- WHAT IS BEING ASKED:
Whenever a line in the entries below contains "Stencil", copy that line.

(EXERCISE DATA begins)

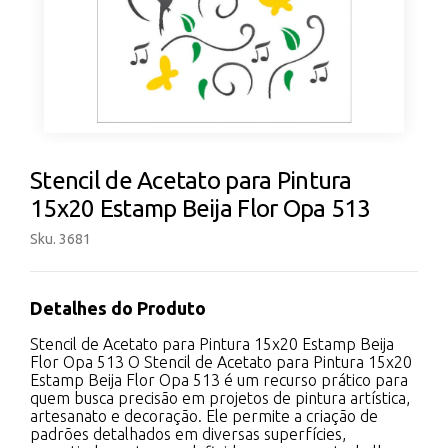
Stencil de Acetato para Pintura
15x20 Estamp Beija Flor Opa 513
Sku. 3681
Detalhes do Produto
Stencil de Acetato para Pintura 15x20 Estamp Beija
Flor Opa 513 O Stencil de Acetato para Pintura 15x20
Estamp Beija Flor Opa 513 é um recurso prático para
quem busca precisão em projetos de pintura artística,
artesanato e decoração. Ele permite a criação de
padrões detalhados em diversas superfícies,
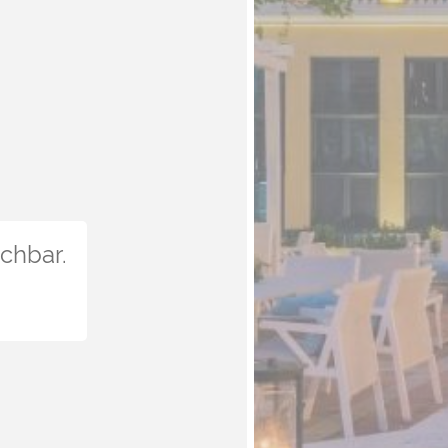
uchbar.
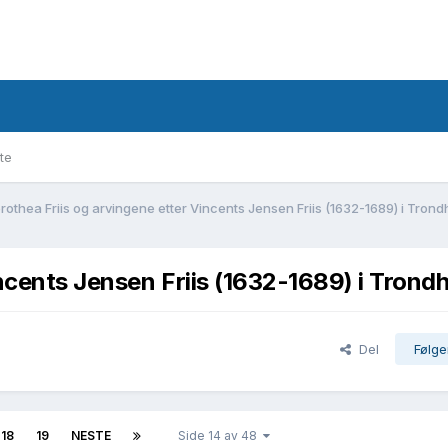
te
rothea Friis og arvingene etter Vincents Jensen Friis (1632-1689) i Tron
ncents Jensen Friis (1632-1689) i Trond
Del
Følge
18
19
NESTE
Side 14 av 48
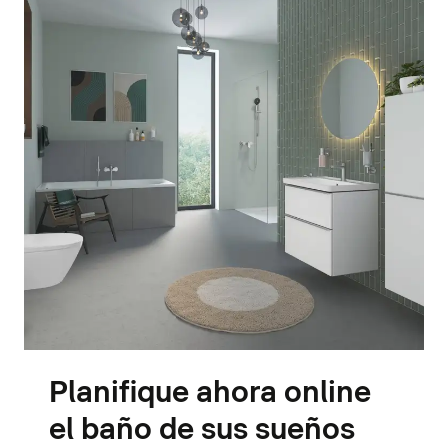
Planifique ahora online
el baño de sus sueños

(EXERCISE DATA ends)
(EXERCISE DATA begins)

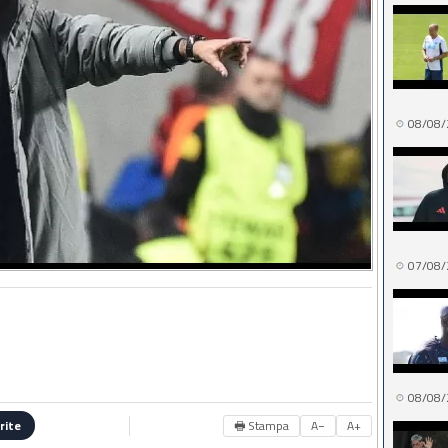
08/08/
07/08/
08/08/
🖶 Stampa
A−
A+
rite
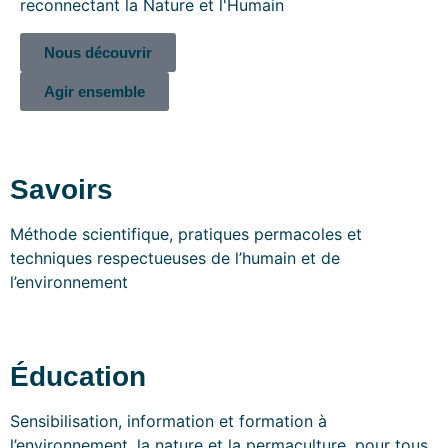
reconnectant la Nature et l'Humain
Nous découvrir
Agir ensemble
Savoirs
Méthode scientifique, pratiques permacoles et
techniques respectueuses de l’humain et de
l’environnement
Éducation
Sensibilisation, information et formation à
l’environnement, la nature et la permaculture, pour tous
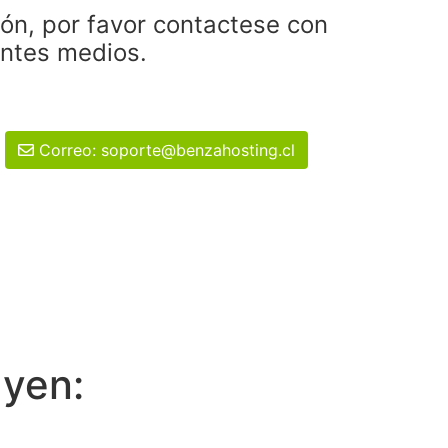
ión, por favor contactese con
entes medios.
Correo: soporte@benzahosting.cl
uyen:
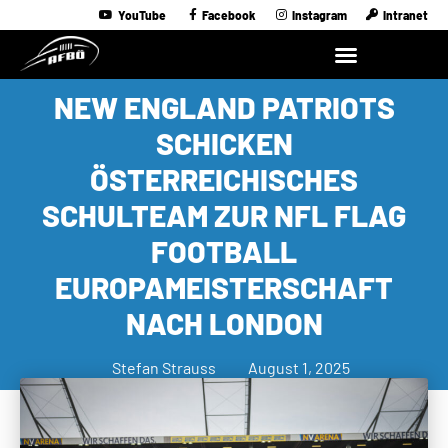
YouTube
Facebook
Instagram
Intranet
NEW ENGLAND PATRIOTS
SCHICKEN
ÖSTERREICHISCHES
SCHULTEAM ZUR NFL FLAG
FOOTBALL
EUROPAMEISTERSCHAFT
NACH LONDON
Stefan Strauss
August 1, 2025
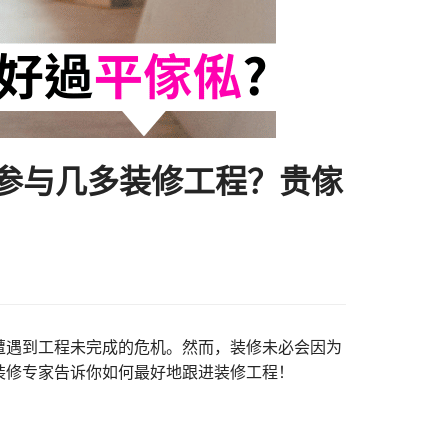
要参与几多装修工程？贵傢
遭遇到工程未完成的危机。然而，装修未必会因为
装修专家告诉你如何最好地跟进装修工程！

(EXERCISE DATA ends)

- PROBLEM SOLUTION:
Stencil de Acetato para Pintura
Stencil de Acetato para Pintura 15x20 Estamp Beija
Flor Opa 513 O Stencil de Acetato para Pintura 15x20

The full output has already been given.